▶ REQUIRED WORK
Copy each line of the listing below where the word "Luxury" turns up.

▶ SUPPLIED DATA
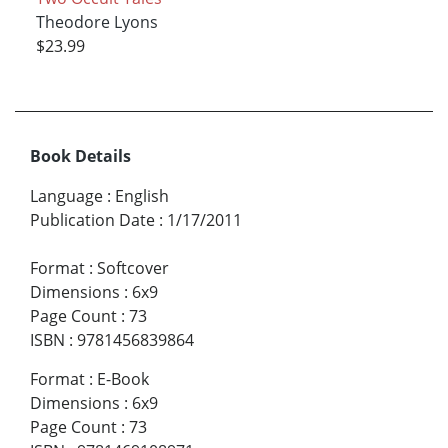
Theodore Lyons
$23.99
Book Details
Language
:
English
Publication Date
:
1/17/2011
Format
:
Softcover
Dimensions
:
6x9
Page Count
:
73
ISBN
:
9781456839864
Format
:
E-Book
Dimensions
:
6x9
Page Count
:
73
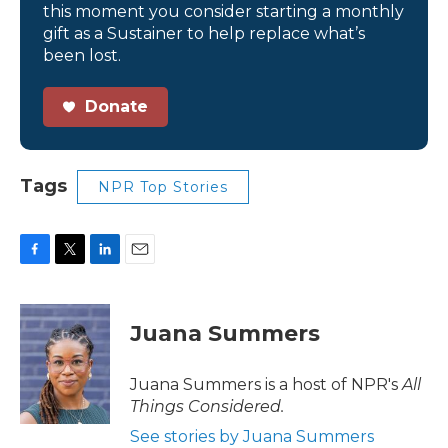
this moment you consider starting a monthly
gift as a Sustainer to help replace what’s
been lost.
Donate
Tags
NPR Top Stories
F
T
L
E
a
w
i
m
c
i
n
a
e
t
k
i
Juana Summers
b
t
e
l
o
e
d
o
r
I
Juana Summers is a host of NPR's
All
k
n
Things Considered.
See stories by Juana Summers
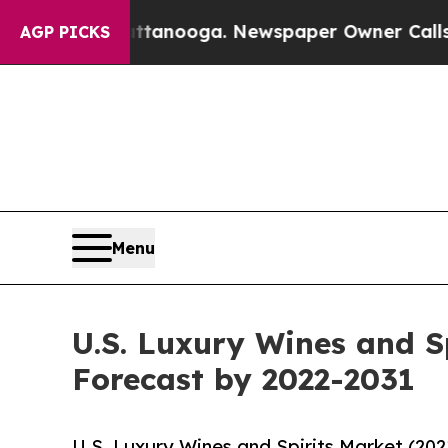
hattanooga. Newspaper Owner Calls the People A
AGP PICKS
Menu
U.S. Luxury Wines and S
Forecast by 2022-2031
U.S. Luxury Wines and Spirits Market (20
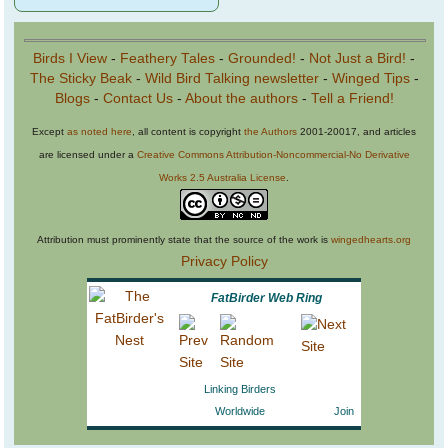
Birds I View
-
Feathery Tales
-
Grounded!
-
Not Just a Bird!
-
The Sticky Beak
-
Wild Bird Talking newsletter
-
Winged Tips
-
Blogs
-
Contact Us
-
About the authors
-
Tell a Friend!
Except
as noted here
, all content is copyright
the Authors
2001-20017, and articles
are licensed under a
Creative Commons Attribution-Noncommercial-No Derivative
Works 2.5 Australia License
.
Attribution must prominently state that the source of the work is
wingedhearts.org
Privacy Policy
FatBirder Web Ring
Linking Birders
Worldwide
Join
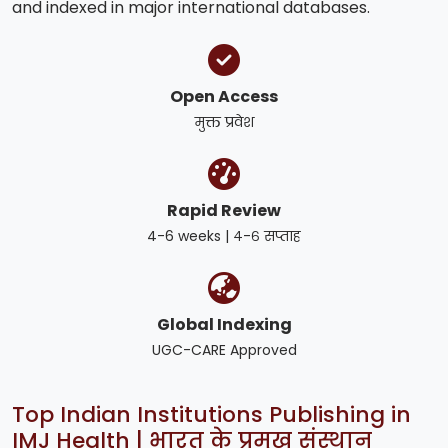
and indexed in major international databases.
Open Access
मुक्त प्रवेश
Rapid Review
4-6 weeks | ४-६ सप्ताह
Global Indexing
UGC-CARE Approved
Top Indian Institutions Publishing in
IMJ Health | भारत के प्रमुख संस्थान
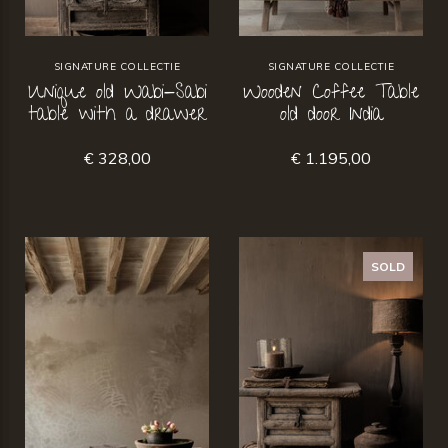
SIGNATURE COLLECTIE
SIGNATURE COLLECTIE
Unique old Wabi-Sabi
Wooden Coffee Table
table with a drawer
old door India
€ 328,00
€ 1.195,00
SOLD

▶ EXPECTED OUTPUT
U.S. Luxury Wines and S
U.S. Luxury Wines and Spirits Market (20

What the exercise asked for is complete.